++++ MATERIALS PROVIDED

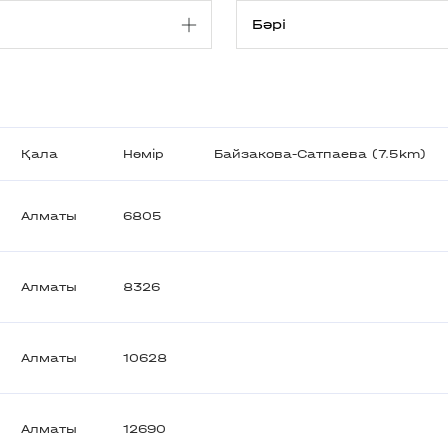
Қала
Нөмір
Байзакова-Сатпаева (7.5km)
Алматы
6805
Алматы
8326
Алматы
10628
Алматы
12690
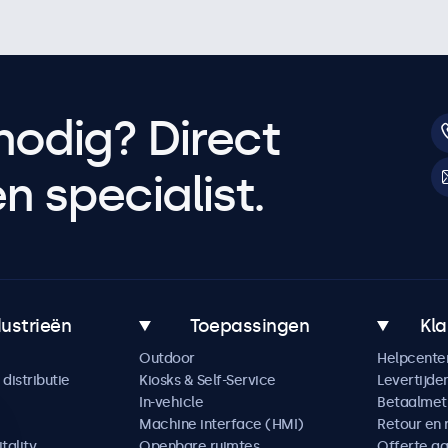
nodig? Direct
 specialist.
dustrieën
Toepassingen
Kla
Outdoor
Helpcente
distributie
Kiosks & Self-Service
Levertijde
In-vehicle
Betaalme
Machine interface (HMI)
Retour en 
tality
Openbare ruimtes
Offerte a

++++++++

Everything in the data above gets copied exactly. Only the pictures are skipped.

Қала
Нөмір
Байзакова-Сатпаева (7.5km)
Алматы
6805
Алматы
8326
Алматы
10628
Алматы
12690
nodig? Direct
 specialist.
dustrieën
Toepassingen
Kla
Outdoor
Helpcente
distributie
Kiosks & Self-Service
Levertijde
In-vehicle
Betaalme
Machine interface (HMI)
Retour en 
tality
Openbare ruimtes
Offerte a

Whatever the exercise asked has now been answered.